As the City of Philadelphia is sending out mailed paperwork to property owners alerting them to the new, massive overhaul of city real estate value assessments, an API of the data and a web app has already launched. The process to get that done just might mark a watershed in workflow for city data to be released.
Visit the AVI Calculator here.
See the API of the data here.
Use an Axis Philly app to visualize the change in values here.
More than 10,000 queries were put to the tool over the weekend launch.
Using the web app, users can see the existing real estate assessments of any property in the city, in addition to the updated assessments for 2014, which will soon be taxed on an average millage rate between 1.2 and 1.4 percent, depending on ongoing legislation.

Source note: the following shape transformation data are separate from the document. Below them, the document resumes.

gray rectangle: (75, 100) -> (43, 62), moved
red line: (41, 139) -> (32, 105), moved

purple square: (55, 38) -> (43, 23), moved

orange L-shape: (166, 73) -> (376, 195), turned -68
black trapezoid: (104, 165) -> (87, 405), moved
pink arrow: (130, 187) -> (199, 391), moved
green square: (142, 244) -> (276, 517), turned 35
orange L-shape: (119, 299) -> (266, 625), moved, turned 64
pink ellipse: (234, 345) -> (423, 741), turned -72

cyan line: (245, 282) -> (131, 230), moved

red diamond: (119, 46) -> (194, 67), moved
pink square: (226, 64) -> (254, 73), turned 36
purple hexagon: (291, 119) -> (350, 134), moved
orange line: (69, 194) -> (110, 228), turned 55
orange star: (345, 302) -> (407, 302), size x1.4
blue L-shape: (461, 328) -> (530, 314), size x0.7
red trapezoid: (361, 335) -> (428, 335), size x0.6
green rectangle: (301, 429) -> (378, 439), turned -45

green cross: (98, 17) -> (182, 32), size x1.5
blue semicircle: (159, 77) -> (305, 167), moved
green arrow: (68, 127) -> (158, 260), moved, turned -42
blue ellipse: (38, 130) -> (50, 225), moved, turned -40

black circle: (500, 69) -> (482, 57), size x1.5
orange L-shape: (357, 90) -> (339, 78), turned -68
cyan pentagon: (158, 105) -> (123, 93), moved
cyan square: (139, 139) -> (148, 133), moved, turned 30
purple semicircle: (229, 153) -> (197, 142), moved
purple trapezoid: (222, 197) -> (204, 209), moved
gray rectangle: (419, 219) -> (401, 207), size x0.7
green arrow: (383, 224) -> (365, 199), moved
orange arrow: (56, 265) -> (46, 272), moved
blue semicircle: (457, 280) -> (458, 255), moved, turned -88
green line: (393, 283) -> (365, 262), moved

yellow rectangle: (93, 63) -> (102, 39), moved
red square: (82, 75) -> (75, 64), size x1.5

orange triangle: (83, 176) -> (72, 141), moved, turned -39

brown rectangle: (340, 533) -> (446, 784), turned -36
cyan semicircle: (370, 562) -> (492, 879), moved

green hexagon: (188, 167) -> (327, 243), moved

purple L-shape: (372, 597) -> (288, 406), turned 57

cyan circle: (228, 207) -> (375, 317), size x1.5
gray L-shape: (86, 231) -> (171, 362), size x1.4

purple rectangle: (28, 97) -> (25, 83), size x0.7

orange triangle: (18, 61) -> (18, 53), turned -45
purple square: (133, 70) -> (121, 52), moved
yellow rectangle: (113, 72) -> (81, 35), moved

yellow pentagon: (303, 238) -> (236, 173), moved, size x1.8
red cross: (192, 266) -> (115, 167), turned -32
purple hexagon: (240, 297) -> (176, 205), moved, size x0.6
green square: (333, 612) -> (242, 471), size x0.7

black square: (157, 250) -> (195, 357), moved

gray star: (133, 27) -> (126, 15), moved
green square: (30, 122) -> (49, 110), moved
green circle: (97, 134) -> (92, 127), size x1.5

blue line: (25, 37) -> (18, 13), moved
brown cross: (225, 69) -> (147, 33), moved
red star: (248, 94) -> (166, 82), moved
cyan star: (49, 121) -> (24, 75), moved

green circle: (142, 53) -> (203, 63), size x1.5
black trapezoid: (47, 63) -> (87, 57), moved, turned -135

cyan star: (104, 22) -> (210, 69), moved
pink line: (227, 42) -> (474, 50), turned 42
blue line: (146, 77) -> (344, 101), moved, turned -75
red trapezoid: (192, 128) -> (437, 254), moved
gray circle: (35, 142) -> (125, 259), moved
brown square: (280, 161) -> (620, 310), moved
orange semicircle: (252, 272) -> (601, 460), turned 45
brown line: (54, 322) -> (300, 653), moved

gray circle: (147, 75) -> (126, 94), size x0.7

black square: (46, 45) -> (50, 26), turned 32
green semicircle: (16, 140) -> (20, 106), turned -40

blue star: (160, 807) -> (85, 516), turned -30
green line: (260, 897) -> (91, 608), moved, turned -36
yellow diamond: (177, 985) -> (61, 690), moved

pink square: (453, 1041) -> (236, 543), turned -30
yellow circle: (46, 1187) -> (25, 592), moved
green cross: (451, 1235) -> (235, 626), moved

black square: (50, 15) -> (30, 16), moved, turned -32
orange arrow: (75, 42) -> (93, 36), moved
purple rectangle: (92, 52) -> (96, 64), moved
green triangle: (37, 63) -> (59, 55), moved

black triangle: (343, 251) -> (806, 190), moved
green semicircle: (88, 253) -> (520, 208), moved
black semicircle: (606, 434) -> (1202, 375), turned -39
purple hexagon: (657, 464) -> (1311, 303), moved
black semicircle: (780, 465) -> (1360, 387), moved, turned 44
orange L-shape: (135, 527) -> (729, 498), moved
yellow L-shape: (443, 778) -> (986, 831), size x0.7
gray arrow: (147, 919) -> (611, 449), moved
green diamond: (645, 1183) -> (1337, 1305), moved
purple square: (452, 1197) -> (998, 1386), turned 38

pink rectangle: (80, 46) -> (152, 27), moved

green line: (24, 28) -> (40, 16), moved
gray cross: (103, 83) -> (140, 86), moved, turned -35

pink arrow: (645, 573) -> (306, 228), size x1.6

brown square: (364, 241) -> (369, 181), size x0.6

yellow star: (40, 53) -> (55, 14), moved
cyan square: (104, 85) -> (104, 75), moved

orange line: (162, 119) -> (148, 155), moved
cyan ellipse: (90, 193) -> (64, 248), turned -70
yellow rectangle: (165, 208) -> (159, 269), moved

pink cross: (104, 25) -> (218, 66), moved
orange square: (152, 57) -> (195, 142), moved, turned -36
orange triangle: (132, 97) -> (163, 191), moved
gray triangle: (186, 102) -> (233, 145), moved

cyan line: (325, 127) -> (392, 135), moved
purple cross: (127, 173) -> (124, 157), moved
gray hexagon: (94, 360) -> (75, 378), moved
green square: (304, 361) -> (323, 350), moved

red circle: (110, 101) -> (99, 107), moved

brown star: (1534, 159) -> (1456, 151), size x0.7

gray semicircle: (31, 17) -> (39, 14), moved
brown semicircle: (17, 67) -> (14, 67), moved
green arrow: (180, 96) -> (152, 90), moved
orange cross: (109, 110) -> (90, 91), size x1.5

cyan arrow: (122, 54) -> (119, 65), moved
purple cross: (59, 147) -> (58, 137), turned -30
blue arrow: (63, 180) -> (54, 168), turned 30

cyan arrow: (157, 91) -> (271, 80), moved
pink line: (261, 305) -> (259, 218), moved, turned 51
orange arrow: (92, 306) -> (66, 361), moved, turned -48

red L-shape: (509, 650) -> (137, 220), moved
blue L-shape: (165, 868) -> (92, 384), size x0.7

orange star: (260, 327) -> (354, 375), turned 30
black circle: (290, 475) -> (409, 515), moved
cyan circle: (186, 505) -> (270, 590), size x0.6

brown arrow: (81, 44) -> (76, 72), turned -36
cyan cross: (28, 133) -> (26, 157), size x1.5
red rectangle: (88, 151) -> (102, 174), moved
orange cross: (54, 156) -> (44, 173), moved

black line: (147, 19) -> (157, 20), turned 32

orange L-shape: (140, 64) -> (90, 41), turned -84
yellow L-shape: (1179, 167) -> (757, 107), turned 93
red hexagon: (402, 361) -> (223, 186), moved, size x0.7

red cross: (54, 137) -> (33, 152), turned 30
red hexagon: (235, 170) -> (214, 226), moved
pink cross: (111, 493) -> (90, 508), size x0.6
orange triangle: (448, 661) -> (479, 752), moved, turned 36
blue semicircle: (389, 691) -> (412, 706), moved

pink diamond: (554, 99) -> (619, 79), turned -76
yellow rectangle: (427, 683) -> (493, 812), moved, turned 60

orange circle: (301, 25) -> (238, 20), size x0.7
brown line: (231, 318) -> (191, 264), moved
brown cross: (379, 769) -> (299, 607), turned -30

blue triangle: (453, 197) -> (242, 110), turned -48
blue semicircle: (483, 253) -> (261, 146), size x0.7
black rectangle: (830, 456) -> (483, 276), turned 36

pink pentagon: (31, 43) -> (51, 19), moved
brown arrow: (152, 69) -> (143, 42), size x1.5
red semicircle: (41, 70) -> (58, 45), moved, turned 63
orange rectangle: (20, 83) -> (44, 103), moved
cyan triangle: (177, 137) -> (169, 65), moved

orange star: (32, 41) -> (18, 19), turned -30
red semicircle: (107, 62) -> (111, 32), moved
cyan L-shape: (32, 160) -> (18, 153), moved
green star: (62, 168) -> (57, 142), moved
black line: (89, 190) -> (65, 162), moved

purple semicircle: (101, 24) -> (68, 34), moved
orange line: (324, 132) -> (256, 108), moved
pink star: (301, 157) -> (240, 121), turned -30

The effort to modernize the city’s property tax system is among the most wide-ranging efforts of the Nutter administration, but consider for a moment the process by which the data was released.
- The City’s Office of Property Assessment managed a citywide effort to assess the $96.5 billion in city real estate.
- City Managing Director Rich Negrin and Chief Innovation Officer Adel Ebeid offered political cover and legal support for the fast-tracked release of the app and data, in addition to standard paper-based alerts to property owners.
- City Chief Data Officer Mark Headd managed the relationship between executives and IT and obtained the data source from the Office of Property Assessment, with the Finance Department.
- City GIS specialists David Walk and Sarah Cordivano cleaned the data for accuracy and consistency and then built the API.
- City Director of Civic Technology Tim Wisniewski built the web app interface.
Just two years ago, this process was nearly impossible: the OPA had only just begun to replace the beleaguered Board of Revision of Taxes; there was not yet much top-level interest in civic accessible IT, as former city CIO Allan Frank was sparring with Negrin; no Open Data Executive Order, no legitimacy through Headd or front-end specialists like Wisniewski.
Property taxes affect a wider swath of Philadelphians than almost any other data set. The necessity to offer bold transparency for such a change offered all the motivation.
So credit is due for what could be the beginning of a real pipeline for seismic movement in web access, but this is surely closer to the beginning than the end. In 2011, Technically Philly widely reported that workflow, not political pushback, was the greatest hindrance to open data releases. Today, police detectives still must use typewriters to write search warrants, so work is left to be done.
But if web-based transparency and efficiency will come fully to City Hall, the process just might look a lot like this.